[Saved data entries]
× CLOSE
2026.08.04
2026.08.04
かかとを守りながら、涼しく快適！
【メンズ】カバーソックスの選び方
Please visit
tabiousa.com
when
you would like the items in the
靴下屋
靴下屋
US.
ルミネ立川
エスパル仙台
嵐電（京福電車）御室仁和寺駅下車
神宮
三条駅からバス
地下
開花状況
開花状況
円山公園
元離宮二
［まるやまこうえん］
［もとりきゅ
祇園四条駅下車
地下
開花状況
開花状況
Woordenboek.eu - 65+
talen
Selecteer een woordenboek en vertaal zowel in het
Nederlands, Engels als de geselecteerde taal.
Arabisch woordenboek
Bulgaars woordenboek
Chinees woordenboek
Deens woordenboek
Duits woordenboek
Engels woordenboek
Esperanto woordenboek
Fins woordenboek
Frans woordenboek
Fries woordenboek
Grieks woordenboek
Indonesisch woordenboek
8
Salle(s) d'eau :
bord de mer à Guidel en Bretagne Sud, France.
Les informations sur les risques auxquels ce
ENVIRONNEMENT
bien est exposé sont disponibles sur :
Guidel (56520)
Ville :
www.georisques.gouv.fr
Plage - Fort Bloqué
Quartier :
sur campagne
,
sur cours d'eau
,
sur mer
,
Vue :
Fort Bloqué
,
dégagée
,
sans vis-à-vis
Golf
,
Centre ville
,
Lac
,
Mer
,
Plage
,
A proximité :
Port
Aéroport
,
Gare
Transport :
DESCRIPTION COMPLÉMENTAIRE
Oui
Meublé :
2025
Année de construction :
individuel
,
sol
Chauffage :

==

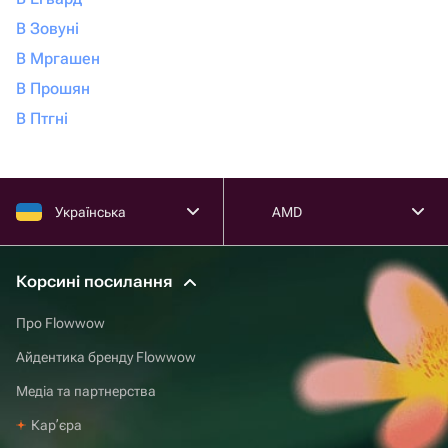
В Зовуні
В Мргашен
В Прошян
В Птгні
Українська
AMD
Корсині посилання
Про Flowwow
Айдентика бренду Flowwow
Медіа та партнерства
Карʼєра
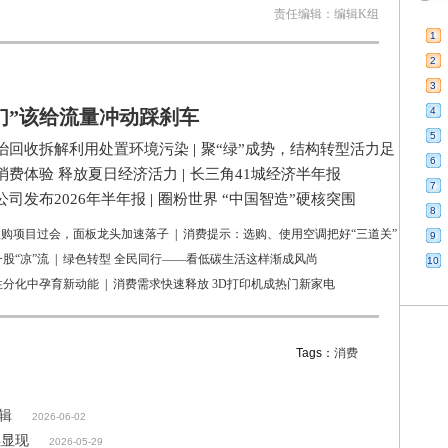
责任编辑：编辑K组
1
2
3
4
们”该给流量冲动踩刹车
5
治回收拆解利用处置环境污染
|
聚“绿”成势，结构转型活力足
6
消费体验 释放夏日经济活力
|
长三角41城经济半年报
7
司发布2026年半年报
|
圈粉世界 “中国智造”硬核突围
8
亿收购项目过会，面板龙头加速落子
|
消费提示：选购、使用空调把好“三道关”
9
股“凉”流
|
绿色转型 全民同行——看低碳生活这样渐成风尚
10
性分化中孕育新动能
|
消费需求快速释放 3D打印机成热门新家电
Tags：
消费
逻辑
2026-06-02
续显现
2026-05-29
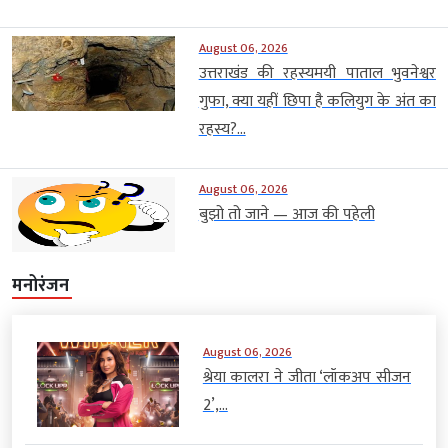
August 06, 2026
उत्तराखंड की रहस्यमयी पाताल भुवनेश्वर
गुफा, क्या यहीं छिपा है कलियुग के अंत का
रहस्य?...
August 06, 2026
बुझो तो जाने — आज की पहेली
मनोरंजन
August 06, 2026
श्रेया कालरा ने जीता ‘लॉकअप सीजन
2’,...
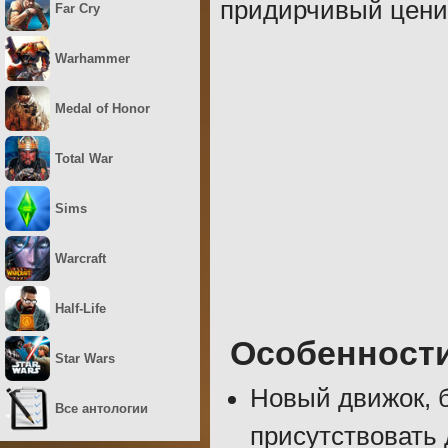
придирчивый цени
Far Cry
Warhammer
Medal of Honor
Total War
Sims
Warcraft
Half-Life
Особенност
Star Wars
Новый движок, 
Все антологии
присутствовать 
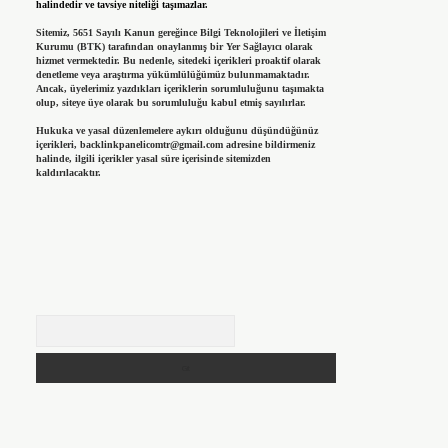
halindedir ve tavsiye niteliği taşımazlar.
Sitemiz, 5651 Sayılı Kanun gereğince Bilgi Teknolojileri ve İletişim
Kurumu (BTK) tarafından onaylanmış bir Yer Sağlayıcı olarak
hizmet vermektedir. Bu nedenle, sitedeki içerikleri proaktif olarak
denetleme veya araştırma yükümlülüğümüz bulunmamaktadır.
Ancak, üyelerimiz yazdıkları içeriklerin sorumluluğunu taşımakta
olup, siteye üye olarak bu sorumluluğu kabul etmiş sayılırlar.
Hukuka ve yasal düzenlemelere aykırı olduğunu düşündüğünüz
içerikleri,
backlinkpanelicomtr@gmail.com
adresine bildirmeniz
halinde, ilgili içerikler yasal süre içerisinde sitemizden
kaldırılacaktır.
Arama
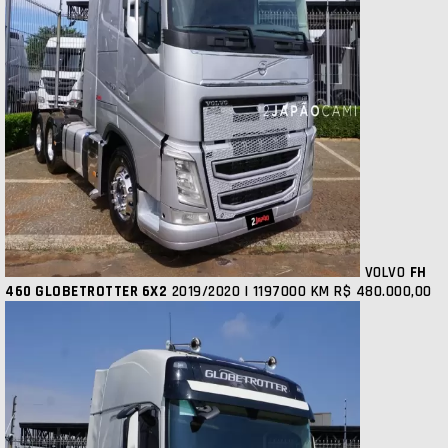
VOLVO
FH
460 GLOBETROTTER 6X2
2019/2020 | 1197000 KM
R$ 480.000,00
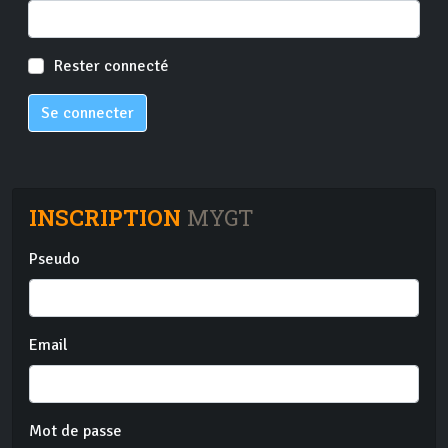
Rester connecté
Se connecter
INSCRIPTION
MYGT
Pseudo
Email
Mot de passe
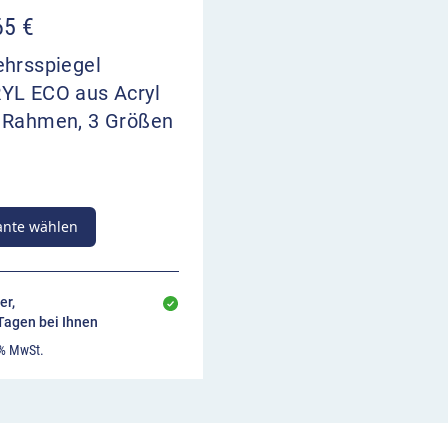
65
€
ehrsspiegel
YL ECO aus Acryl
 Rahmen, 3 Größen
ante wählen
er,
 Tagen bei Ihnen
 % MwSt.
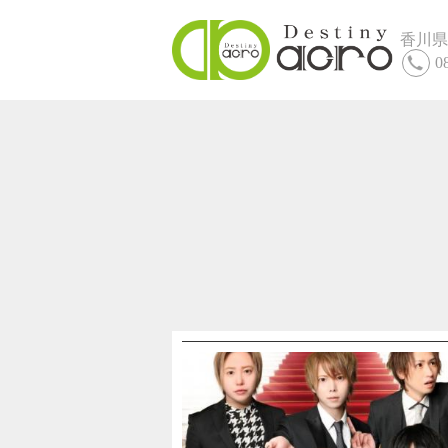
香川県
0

## Problem to work on
Using the records above, say how many lines contain the word "olarak". Write the number alone.

## Answer for the task
3